Extracted records:
Segment Open

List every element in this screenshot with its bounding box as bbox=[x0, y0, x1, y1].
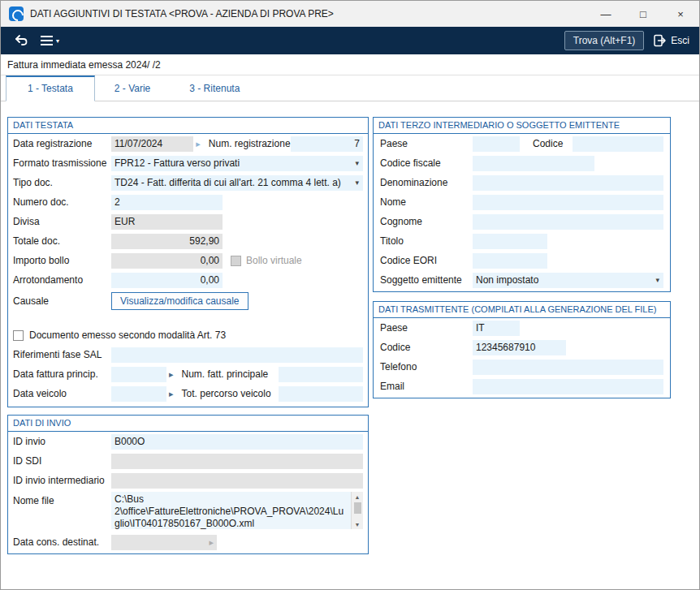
row-art73: Documento emesso secondo modalità Art. 7… bbox=[8, 325, 368, 345]
row-riferimenti-sal: Riferimenti fase SAL bbox=[8, 345, 368, 364]
num-fatt-principale-field[interactable] bbox=[279, 367, 363, 382]
scroll-down-icon[interactable]: ▼ bbox=[355, 519, 361, 529]
trasmittente-email-field[interactable] bbox=[473, 379, 663, 394]
exit-icon bbox=[652, 33, 667, 48]
terzo-denominazione-field[interactable] bbox=[473, 175, 663, 191]
row-data-cons-destinat: Data cons. destinat. ▸ bbox=[8, 532, 368, 552]
arrotondamento-label: Arrotondamento bbox=[13, 274, 111, 286]
terzo-cognome-label: Cognome bbox=[380, 216, 473, 227]
row-causale: Causale Visualizza/modifica causale bbox=[8, 290, 368, 312]
row-trasmittente-telefono: Telefono bbox=[374, 357, 670, 377]
chevron-down-icon: ▾ bbox=[655, 276, 659, 284]
importo-bollo-field: 0,00 bbox=[111, 253, 223, 269]
tipo-doc-label: Tipo doc. bbox=[13, 177, 111, 188]
group-trasmittente: DATI TRASMITTENTE (COMPILATI ALLA GENERA… bbox=[373, 301, 671, 398]
group-dati-invio: DATI DI INVIO ID invio B000O ID SDI ID i… bbox=[7, 415, 369, 554]
terzo-cognome-field[interactable] bbox=[473, 214, 663, 230]
nome-file-label: Nome file bbox=[13, 492, 111, 506]
trasmittente-codice-field[interactable]: 12345687910 bbox=[473, 340, 566, 355]
nome-file-scrollbar[interactable]: ▲ ▼ bbox=[351, 492, 363, 529]
row-terzo-cognome: Cognome bbox=[374, 212, 670, 231]
data-registrazione-field: 11/07/2024 bbox=[111, 136, 193, 152]
trova-button[interactable]: Trova (Alt+F1) bbox=[564, 31, 645, 50]
terzo-titolo-field[interactable] bbox=[473, 234, 547, 249]
divisa-field: EUR bbox=[111, 214, 223, 230]
id-sdi-field bbox=[111, 454, 363, 469]
group-dati-testata: DATI TESTATA Data registrazione 11/07/20… bbox=[7, 117, 369, 407]
terzo-paese-label: Paese bbox=[380, 138, 473, 149]
group-title-dati-testata: DATI TESTATA bbox=[8, 118, 368, 134]
esci-label: Esci bbox=[671, 35, 689, 46]
tot-percorso-label: Tot. percorso veicolo bbox=[182, 388, 271, 399]
tab-testata[interactable]: 1 - Testata bbox=[6, 75, 95, 101]
formato-trasmissione-select[interactable]: FPR12 - Fattura verso privati ▾ bbox=[111, 156, 363, 171]
tot-percorso-field[interactable] bbox=[279, 386, 363, 402]
arrotondamento-field[interactable]: 0,00 bbox=[111, 273, 223, 288]
tipo-doc-value: TD24 - Fatt. differita di cui all'art. 2… bbox=[115, 177, 341, 188]
num-fatt-principale-label: Num. fatt. principale bbox=[182, 368, 269, 380]
soggetto-emittente-value: Non impostato bbox=[476, 274, 538, 286]
numero-doc-field[interactable]: 2 bbox=[111, 195, 223, 210]
art73-checkbox[interactable] bbox=[13, 330, 24, 341]
id-invio-intermediario-label: ID invio intermediario bbox=[13, 475, 111, 486]
nome-file-textarea[interactable]: C:\Bus 2\office\FattureElettroniche\PROV… bbox=[111, 492, 363, 529]
data-cons-destinat-field: ▸ bbox=[111, 535, 217, 550]
row-terzo-titolo: Titolo bbox=[374, 231, 670, 251]
scrollbar-thumb[interactable] bbox=[354, 502, 361, 514]
window-title: DATI AGGIUNTIVI DI TESTATA <PROVA - AZIE… bbox=[30, 8, 334, 19]
close-button[interactable]: × bbox=[662, 1, 699, 27]
causale-button[interactable]: Visualizza/modifica causale bbox=[111, 292, 248, 310]
id-invio-field[interactable]: B000O bbox=[111, 434, 363, 450]
toolbar-right: Trova (Alt+F1) Esci bbox=[564, 31, 693, 50]
date-nav-icon[interactable]: ▸ bbox=[169, 370, 174, 379]
scroll-up-icon[interactable]: ▲ bbox=[355, 492, 361, 502]
numero-doc-label: Numero doc. bbox=[13, 196, 111, 208]
terzo-denominazione-label: Denominazione bbox=[380, 177, 473, 188]
terzo-nome-label: Nome bbox=[380, 196, 473, 208]
id-sdi-label: ID SDI bbox=[13, 455, 111, 467]
row-trasmittente-codice: Codice 12345687910 bbox=[374, 338, 670, 357]
date-nav-icon[interactable]: ▸ bbox=[169, 390, 174, 398]
terzo-paese-field[interactable] bbox=[473, 136, 520, 152]
maximize-button[interactable]: □ bbox=[624, 1, 662, 27]
toolbar: ▾ Trova (Alt+F1) Esci bbox=[1, 27, 699, 54]
terzo-codice-fiscale-field[interactable] bbox=[473, 156, 594, 171]
group-title-dati-invio: DATI DI INVIO bbox=[8, 416, 368, 432]
tab-ritenuta[interactable]: 3 - Ritenuta bbox=[170, 76, 259, 101]
id-invio-intermediario-field bbox=[111, 473, 363, 489]
back-button[interactable] bbox=[7, 29, 35, 52]
data-veicolo-field[interactable] bbox=[111, 386, 166, 402]
tab-varie[interactable]: 2 - Varie bbox=[95, 76, 170, 101]
terzo-codice-eori-field[interactable] bbox=[473, 253, 547, 269]
group-title-trasmittente: DATI TRASMITTENTE (COMPILATI ALLA GENERA… bbox=[374, 302, 670, 318]
chevron-down-icon: ▾ bbox=[355, 179, 359, 187]
tipo-doc-select[interactable]: TD24 - Fatt. differita di cui all'art. 2… bbox=[111, 175, 363, 191]
totale-doc-label: Totale doc. bbox=[13, 235, 111, 247]
terzo-titolo-label: Titolo bbox=[380, 235, 473, 247]
art73-label: Documento emesso secondo modalità Art. 7… bbox=[29, 329, 226, 341]
riferimenti-sal-label: Riferimenti fase SAL bbox=[13, 349, 111, 360]
trasmittente-paese-field[interactable]: IT bbox=[473, 321, 520, 336]
num-registrazione-field[interactable]: 7 bbox=[291, 136, 363, 152]
data-fattura-principale-field[interactable] bbox=[111, 367, 166, 382]
back-arrow-icon bbox=[13, 33, 29, 48]
soggetto-emittente-select[interactable]: Non impostato ▾ bbox=[473, 273, 663, 288]
menu-button[interactable]: ▾ bbox=[35, 29, 65, 52]
menu-caret-icon: ▾ bbox=[56, 37, 59, 45]
row-id-invio-intermediario: ID invio intermediario bbox=[8, 471, 368, 490]
soggetto-emittente-label: Soggetto emittente bbox=[380, 274, 473, 286]
terzo-codice-field[interactable] bbox=[573, 136, 663, 152]
riferimenti-sal-field[interactable] bbox=[111, 347, 363, 363]
spacer bbox=[8, 312, 368, 325]
row-id-sdi: ID SDI bbox=[8, 451, 368, 471]
id-invio-label: ID invio bbox=[13, 436, 111, 447]
terzo-codice-fiscale-label: Codice fiscale bbox=[380, 157, 473, 169]
date-nav-icon[interactable]: ▸ bbox=[196, 140, 201, 149]
minimize-button[interactable]: — bbox=[587, 1, 624, 27]
esci-button[interactable]: Esci bbox=[652, 33, 693, 48]
trasmittente-telefono-field[interactable] bbox=[473, 360, 663, 375]
terzo-codice-label: Codice bbox=[533, 138, 563, 149]
terzo-nome-field[interactable] bbox=[473, 195, 663, 210]
causale-label: Causale bbox=[13, 295, 111, 307]
totale-doc-field: 592,90 bbox=[111, 234, 223, 249]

Segment Closed

» What the exercise asks: Each record above has to be written out again in full, but its pictures must not be.

» Answer section:
List every element in this screenshot with its bounding box as bbox=[x0, y0, x1, y1].
row-art73: Documento emesso secondo modalità Art. 7… bbox=[8, 325, 368, 345]
row-riferimenti-sal: Riferimenti fase SAL bbox=[8, 345, 368, 364]
num-fatt-principale-field[interactable] bbox=[279, 367, 363, 382]
scroll-down-icon[interactable]: ▼ bbox=[355, 519, 361, 529]
trasmittente-email-field[interactable] bbox=[473, 379, 663, 394]
exit-icon bbox=[652, 33, 667, 48]
terzo-denominazione-field[interactable] bbox=[473, 175, 663, 191]
row-data-cons-destinat: Data cons. destinat. ▸ bbox=[8, 532, 368, 552]
arrotondamento-label: Arrotondamento bbox=[13, 274, 111, 286]
terzo-cognome-label: Cognome bbox=[380, 216, 473, 227]
row-causale: Causale Visualizza/modifica causale bbox=[8, 290, 368, 312]
row-trasmittente-telefono: Telefono bbox=[374, 357, 670, 377]
chevron-down-icon: ▾ bbox=[655, 276, 659, 284]
importo-bollo-field: 0,00 bbox=[111, 253, 223, 269]
tipo-doc-label: Tipo doc. bbox=[13, 177, 111, 188]
group-trasmittente: DATI TRASMITTENTE (COMPILATI ALLA GENERA… bbox=[373, 301, 671, 398]
group-dati-invio: DATI DI INVIO ID invio B000O ID SDI ID i… bbox=[7, 415, 369, 554]
terzo-cognome-field[interactable] bbox=[473, 214, 663, 230]
nome-file-label: Nome file bbox=[13, 492, 111, 506]
trasmittente-codice-field[interactable]: 12345687910 bbox=[473, 340, 566, 355]
nome-file-scrollbar[interactable]: ▲ ▼ bbox=[351, 492, 363, 529]
row-terzo-cognome: Cognome bbox=[374, 212, 670, 231]
data-registrazione-field: 11/07/2024 bbox=[111, 136, 193, 152]
trova-button[interactable]: Trova (Alt+F1) bbox=[564, 31, 645, 50]
terzo-titolo-field[interactable] bbox=[473, 234, 547, 249]
divisa-field: EUR bbox=[111, 214, 223, 230]
id-sdi-field bbox=[111, 454, 363, 469]
group-dati-testata: DATI TESTATA Data registrazione 11/07/20… bbox=[7, 117, 369, 407]
terzo-paese-label: Paese bbox=[380, 138, 473, 149]
group-title-dati-testata: DATI TESTATA bbox=[8, 118, 368, 134]
esci-label: Esci bbox=[671, 35, 689, 46]
tot-percorso-label: Tot. percorso veicolo bbox=[182, 388, 271, 399]
tab-testata[interactable]: 1 - Testata bbox=[6, 75, 95, 101]
formato-trasmissione-select[interactable]: FPR12 - Fattura verso privati ▾ bbox=[111, 156, 363, 171]
tot-percorso-field[interactable] bbox=[279, 386, 363, 402]
arrotondamento-field[interactable]: 0,00 bbox=[111, 273, 223, 288]
tipo-doc-value: TD24 - Fatt. differita di cui all'art. 2… bbox=[115, 177, 341, 188]
num-fatt-principale-label: Num. fatt. principale bbox=[182, 368, 269, 380]
soggetto-emittente-value: Non impostato bbox=[476, 274, 538, 286]
numero-doc-field[interactable]: 2 bbox=[111, 195, 223, 210]
art73-checkbox[interactable] bbox=[13, 330, 24, 341]
id-invio-intermediario-label: ID invio intermediario bbox=[13, 475, 111, 486]
nome-file-textarea[interactable]: C:\Bus 2\office\FattureElettroniche\PROV… bbox=[111, 492, 363, 529]
data-cons-destinat-field: ▸ bbox=[111, 535, 217, 550]
row-terzo-titolo: Titolo bbox=[374, 231, 670, 251]
scrollbar-thumb[interactable] bbox=[354, 502, 361, 514]
window-title: DATI AGGIUNTIVI DI TESTATA <PROVA - AZIE… bbox=[30, 8, 334, 19]
close-button[interactable]: × bbox=[662, 1, 699, 27]
causale-button[interactable]: Visualizza/modifica causale bbox=[111, 292, 248, 310]
id-invio-field[interactable]: B000O bbox=[111, 434, 363, 450]
toolbar-right: Trova (Alt+F1) Esci bbox=[564, 31, 693, 50]
date-nav-icon[interactable]: ▸ bbox=[169, 370, 174, 379]
scroll-up-icon[interactable]: ▲ bbox=[355, 492, 361, 502]
numero-doc-label: Numero doc. bbox=[13, 196, 111, 208]
terzo-denominazione-label: Denominazione bbox=[380, 177, 473, 188]
terzo-nome-label: Nome bbox=[380, 196, 473, 208]
id-sdi-label: ID SDI bbox=[13, 455, 111, 467]
row-trasmittente-codice: Codice 12345687910 bbox=[374, 338, 670, 357]
date-nav-icon[interactable]: ▸ bbox=[169, 390, 174, 398]
terzo-paese-field[interactable] bbox=[473, 136, 520, 152]
maximize-button[interactable]: □ bbox=[624, 1, 662, 27]
toolbar: ▾ Trova (Alt+F1) Esci bbox=[1, 27, 699, 54]
terzo-codice-fiscale-field[interactable] bbox=[473, 156, 594, 171]
group-title-dati-invio: DATI DI INVIO bbox=[8, 416, 368, 432]
tab-ritenuta[interactable]: 3 - Ritenuta bbox=[170, 76, 259, 101]
id-invio-intermediario-field bbox=[111, 473, 363, 489]
back-button[interactable] bbox=[7, 29, 35, 52]
data-veicolo-field[interactable] bbox=[111, 386, 166, 402]
tab-varie[interactable]: 2 - Varie bbox=[95, 76, 170, 101]
terzo-codice-eori-field[interactable] bbox=[473, 253, 547, 269]
group-title-trasmittente: DATI TRASMITTENTE (COMPILATI ALLA GENERA… bbox=[374, 302, 670, 318]
chevron-down-icon: ▾ bbox=[355, 179, 359, 187]
tipo-doc-select[interactable]: TD24 - Fatt. differita di cui all'art. 2… bbox=[111, 175, 363, 191]
totale-doc-label: Totale doc. bbox=[13, 235, 111, 247]
terzo-titolo-label: Titolo bbox=[380, 235, 473, 247]
art73-label: Documento emesso secondo modalità Art. 7… bbox=[29, 329, 226, 341]
riferimenti-sal-label: Riferimenti fase SAL bbox=[13, 349, 111, 360]
trasmittente-paese-field[interactable]: IT bbox=[473, 321, 520, 336]
num-registrazione-field[interactable]: 7 bbox=[291, 136, 363, 152]
data-fattura-principale-field[interactable] bbox=[111, 367, 166, 382]
back-arrow-icon bbox=[13, 33, 29, 48]
soggetto-emittente-select[interactable]: Non impostato ▾ bbox=[473, 273, 663, 288]
menu-button[interactable]: ▾ bbox=[35, 29, 65, 52]
menu-caret-icon: ▾ bbox=[56, 37, 59, 45]
row-id-invio-intermediario: ID invio intermediario bbox=[8, 471, 368, 490]
soggetto-emittente-label: Soggetto emittente bbox=[380, 274, 473, 286]
terzo-codice-field[interactable] bbox=[573, 136, 663, 152]
riferimenti-sal-field[interactable] bbox=[111, 347, 363, 363]
spacer bbox=[8, 312, 368, 325]
row-id-sdi: ID SDI bbox=[8, 451, 368, 471]
id-invio-label: ID invio bbox=[13, 436, 111, 447]
terzo-codice-fiscale-label: Codice fiscale bbox=[380, 157, 473, 169]
date-nav-icon[interactable]: ▸ bbox=[196, 140, 201, 149]
minimize-button[interactable]: — bbox=[587, 1, 624, 27]
esci-button[interactable]: Esci bbox=[652, 33, 693, 48]
trasmittente-telefono-field[interactable] bbox=[473, 360, 663, 375]
terzo-codice-label: Codice bbox=[533, 138, 563, 149]
terzo-nome-field[interactable] bbox=[473, 195, 663, 210]
causale-label: Causale bbox=[13, 295, 111, 307]
totale-doc-field: 592,90 bbox=[111, 234, 223, 249]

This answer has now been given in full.